The irony here, of course, is that those who would like to see Nature get a word in edgewise in the courts as a legal Person, tend to be unhappy with corporations having the same rights as chimpanzees. Eric Posner in Slate, Stop Fussing Over Personhood, catches the irony nicely:

From a legal standpoint, there is nothing remarkable about a chimpanzee claiming to be a person. Indeed, there are a number of cases that have been brought by animals—including a palila, a marbled murrelet, and a spotted owl. All of these animals sought to enforce their rights under the Endangered Species Act, under a provision that gives “persons” the right to bring suit.

In none of these cases was a judge fooled into thinking that an animal possesses all the rights of human beings. The lawyers bringing them were simply ensuring that a judicial remedy was available to address the harm that Congress sought to fix. If the spotted owl had also asked for the right to vote, the request would have been denied. A judge wouldn’t give a hoot that an earlier court had deemed the owl a “person” under the Endangered Species Act. A person for one legal purpose is not necessarily a person for another.

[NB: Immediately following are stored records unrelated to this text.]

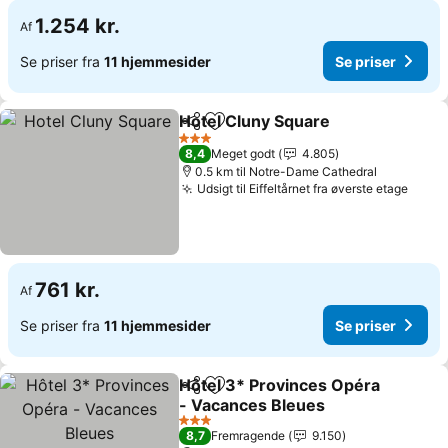
1.254 kr.
Af
Se priser fra
11 hjemmesider
Se priser
Hotel Cluny Square
Del
Føj til favoritter
Se pris
3 Stjerner
8,4
Meget godt
4.805
0.5 km til Notre-Dame Cathedral
Udsigt til Eiffeltårnet fra øverste etage
Se pr
761 kr.
Af
Se priser fra
11 hjemmesider
Se priser
Hôtel 3* Provinces Opéra
Del
Føj til favoritter
- Vacances Bleues
Se priser
3 Stjerner
8,7
Fremragende
9.150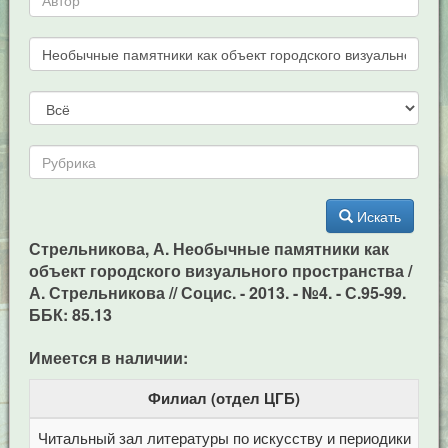
Искать
Стрельникова, А. Необычные памятники как
объект городского визуального пространства /
А. Стрельникова // Социс. - 2013. - №4. - С.95-99.
ББК: 85.13
Имеется в наличии:
Филиал (отдел ЦГБ)
Читальный зал литературы по искусству и периодики
Це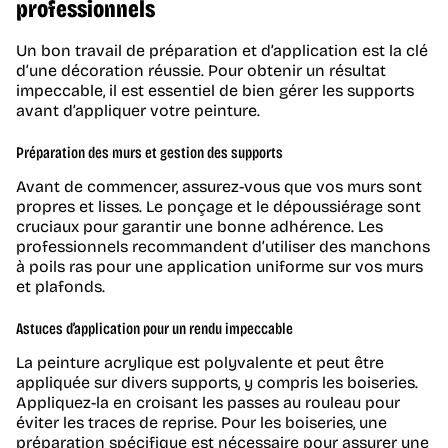
professionnels
Un bon travail de préparation et d’application est la clé
d’une décoration réussie. Pour obtenir un résultat
impeccable, il est essentiel de bien gérer les supports
avant d’appliquer votre peinture.
Préparation des murs et gestion des supports
Avant de commencer, assurez-vous que vos murs sont
propres et lisses. Le ponçage et le dépoussiérage sont
cruciaux pour garantir une bonne adhérence. Les
professionnels recommandent d’utiliser des manchons
à poils ras pour une application uniforme sur vos murs
et plafonds.
Astuces d’application pour un rendu impeccable
La peinture acrylique est polyvalente et peut être
appliquée sur divers supports, y compris les boiseries.
Appliquez-la en croisant les passes au rouleau pour
éviter les traces de reprise. Pour les boiseries, une
préparation spécifique est nécessaire pour assurer une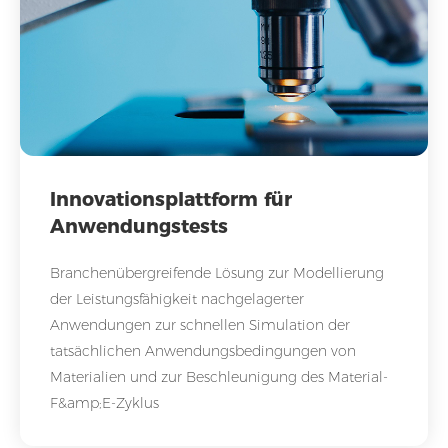
Innovationsplattform für
Anwendungstests
Branchenübergreifende Lösung zur Modellierung
der Leistungsfähigkeit nachgelagerter
Anwendungen zur schnellen Simulation der
tatsächlichen Anwendungsbedingungen von
Materialien und zur Beschleunigung des Material-
F&amp;E-Zyklus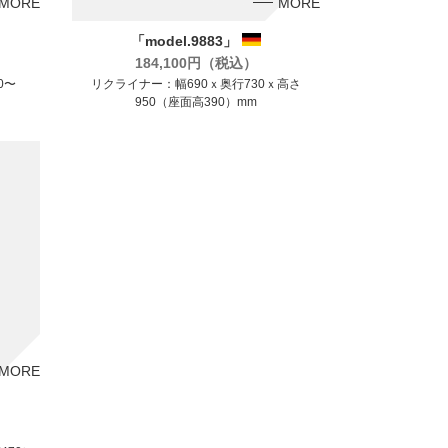
MORE
MORE
「model.9883」
184,100円（税込）
0〜
リクライナー：幅690ｘ奥行730ｘ高さ
950（座面高390）mm
MORE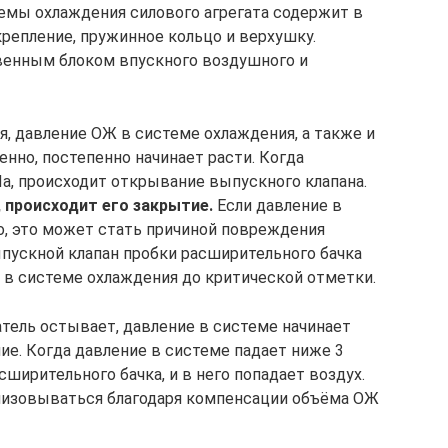
емы охлаждения силового агрегата содержит в
крепление, пружинное кольцо и верхушку.
венным блоком впускного воздушного и
я, давление ОЖ в системе охлаждения, а также и
нно, постепенно начинает расти. Когда
а, происходит открывание выпускного клапана.
, происходит его закрытие.
Если давление в
, это может стать причиной повреждения
ыпускной клапан пробки расширительного бачка
в системе охлаждения до критической отметки.
атель остывает, давление в системе начинает
ие. Когда давление в системе падает ниже 3
сширительного бачка, и в него попадает воздух.
лизовываться благодаря компенсации объёма ОЖ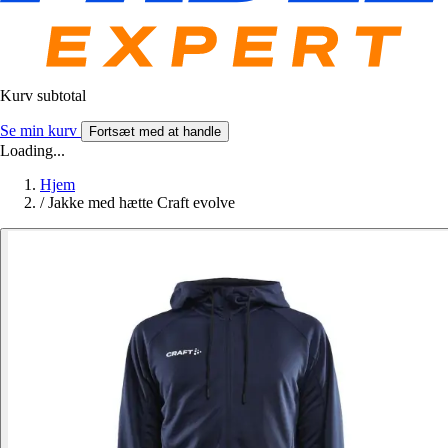
Kurv subtotal
Se min kurv
Fortsæt med at handle
Loading...
Hjem
/
Jakke med hætte Craft evolve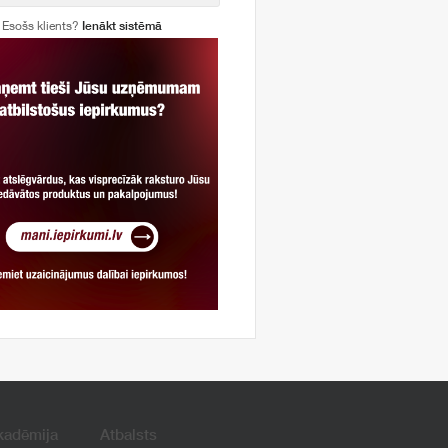
Esošs klients?
Ienākt sistēmā
kadēmija
Atbalsts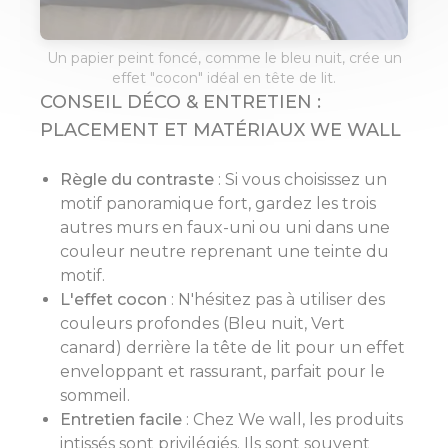
Un papier peint foncé, comme le bleu nuit, crée un
effet "cocon" idéal en tête de lit.
CONSEIL DÉCO & ENTRETIEN :
PLACEMENT ET MATÉRIAUX WE WALL
Règle du contraste
: Si vous choisissez un
motif panoramique fort, gardez les trois
autres murs en faux-uni ou uni dans une
couleur neutre reprenant une teinte du
motif.
L'effet cocon
: N'hésitez pas à utiliser des
couleurs profondes (Bleu nuit, Vert
canard) derrière la tête de lit pour un effet
enveloppant et rassurant, parfait pour le
sommeil.
Entretien facile
: Chez We wall, les produits
intissés sont privilégiés. Ils sont souvent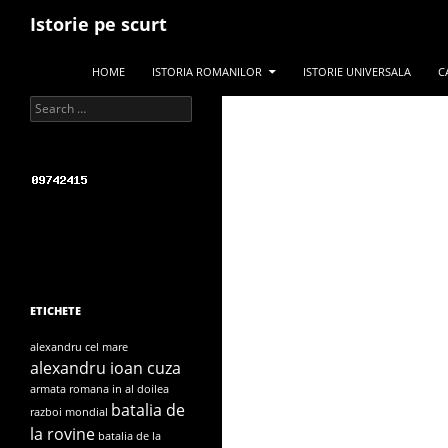
Search
Istorie pe scurt
SKIP TO CONTENT
HOME
ISTORIA ROMANILOR
ISTORIE UNIVERSALA
C
Search for:
ETICHETE
alexandru cel mare
alexandru ioan cuza
armata romana in al doilea
batalia de
razboi mondial
la rovine
batalia de la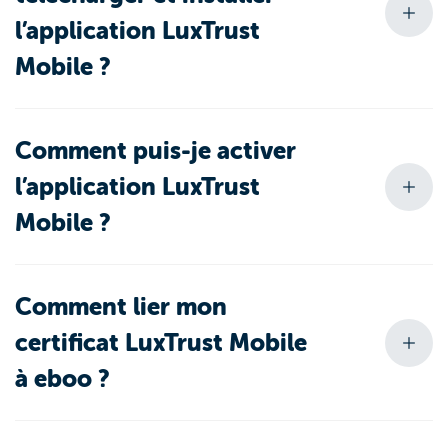
l’application LuxTrust
Mobile ?
Comment puis-je activer
l’application LuxTrust
Mobile ?
Comment lier mon
certificat LuxTrust Mobile
à eboo ?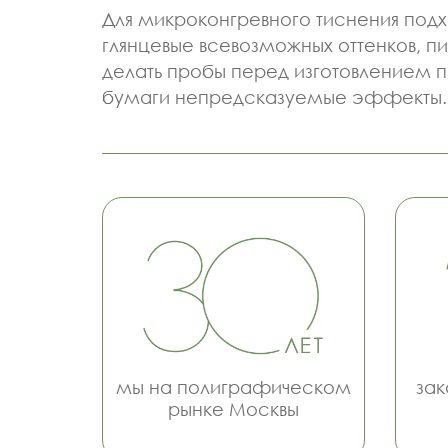
Для микроконгревного тиснения под
глянцевые всевозможных оттенков,
делать пробы перед изготовлением 
бумаги непредсказуемые эффекты.
мы на полиграфическом
зак
рынке Москвы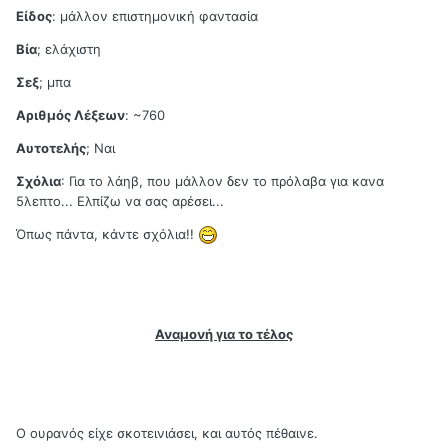
Είδος
: μάλλον επιστημονική φαντασία
Βία
; ελάχιστη
Σεξ
; μπα
Αριθμός Λέξεων
: ~760
Αυτοτελής
; Ναι
Σχόλια
: Για το λάηβ, που μάλλον δεν το πρόλαβα για κανα
5λεπτο... Ελπίζω να σας αρέσει...
Όπως πάντα, κάντε σχόλια!!
Αναμονή για το τέλος
Ο ουρανός είχε σκοτεινιάσει, και αυτός πέθαινε.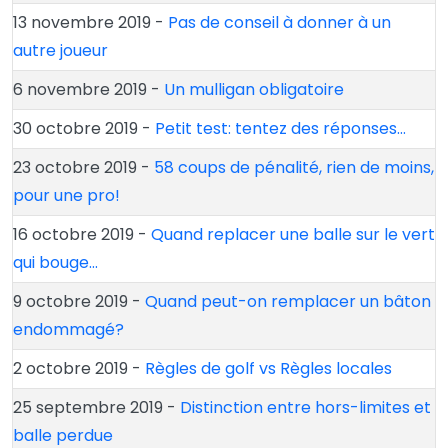
13 novembre 2019 -
Pas de conseil à donner à un
autre joueur
6 novembre 2019 -
Un mulligan obligatoire
30 octobre 2019 -
Petit test: tentez des réponses…
23 octobre 2019 -
58 coups de pénalité, rien de moins,
pour une pro!
16 octobre 2019 -
Quand replacer une balle sur le vert
qui bouge…
9 octobre 2019 -
Quand peut-on remplacer un bâton
endommagé?
2 octobre 2019 -
Règles de golf vs Règles locales
25 septembre 2019 -
Distinction entre hors-limites et
balle perdue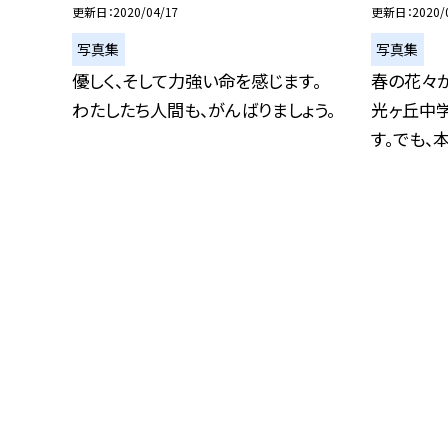
更新日
2020/04/17
更新日
2020/
写真集
写真集
優しく、そして力強い命を感じます。
春の花々
わたしたち人間も、がんばりましょう。
光ヶ丘中
す。でも、本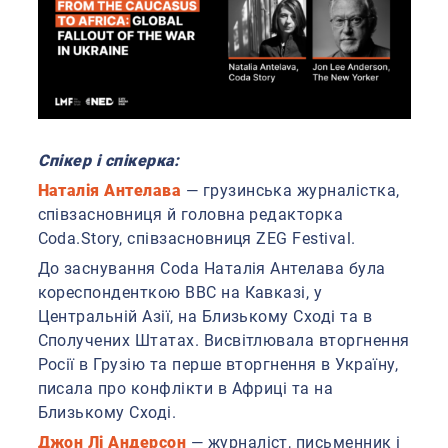
Спікер і спікерка:
Наталія Антелава
— грузинська журналістка,
співзасновниця й головна редакторка
Coda.Story, співзасновниця ZEG Festival.
До заснування Coda Наталія Антелава була
кореспонденткою BBC на Кавказі, у
Центральній Азії, на Близькому Сході та в
Сполучених Штатах. Висвітлювала вторгнення
Росії в Грузію та перше вторгнення в Україну,
писала про конфлікти в Африці та на
Близькому Сході.
Джон Лі Андерсон
— журналіст, письменник і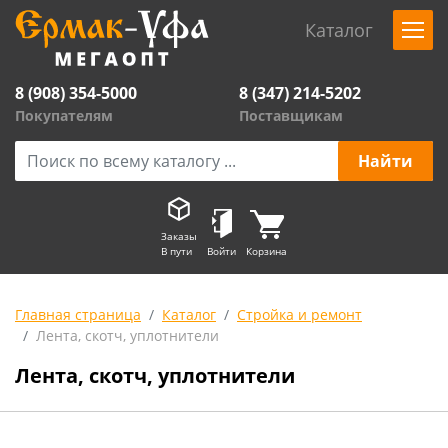
Каталог
8 (908) 354-5000
8 (347) 214-5202
Покупателям
Поставщикам
Заказы
В пути
Войти
Корзина
Главная страница
Каталог
Стройка и ремонт
Лента, скотч, уплотнители
Лента, скотч, уплотнители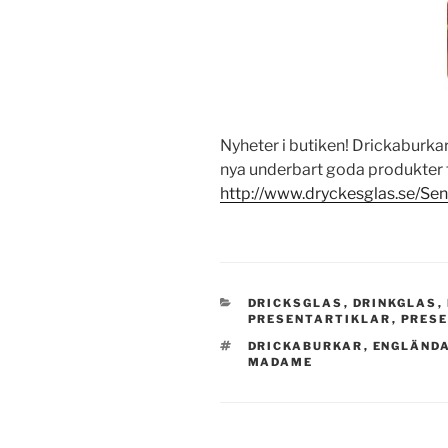
Nyheter i butiken! Drickaburka
nya underbart goda produkter 
http://www.dryckesglas.se/Sen
KATEGORIER
DRICKSGLAS
,
DRINKGLAS
,
PRESENTARTIKLAR
,
PRES
TAGGAR
DRICKABURKAR
,
ENGLÄND
MADAME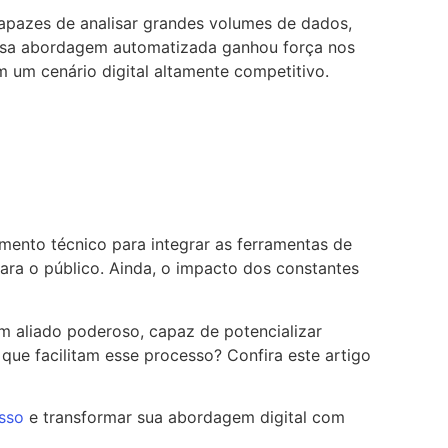
capazes de analisar grandes volumes de dados,
 Essa abordagem automatizada ganhou força nos
m um cenário digital altamente competitivo.
ento técnico para integrar as ferramentas de
ra o público. Ainda, o impacto dos constantes
um aliado poderoso, capaz de potencializar
ue facilitam esse processo? Confira este artigo
sso
e transformar sua abordagem digital com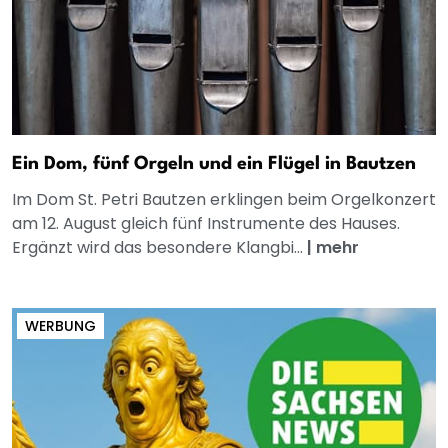
Ein Dom, fünf Orgeln und ein Flügel in Bautzen
Im Dom St. Petri Bautzen erklingen beim Orgelkonzert
am 12. August gleich fünf Instrumente des Hauses.
Ergänzt wird das besondere Klangbi...
|
mehr
WERBUNG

The law also treats various nonhuman, nonsentient entities as “persons” for certain legal purposes. Corporations, estates, trusts, partnerships, and government entities are often defined this way. Walmart, Illinois, and the California Pension Fund can sue, for example, without anyone asking if they have a right to abortion.

The classic case here is the famous and infamous Citizens United v. Federal Election Commission, No. 08-205, 558 U.S. 310 (2010).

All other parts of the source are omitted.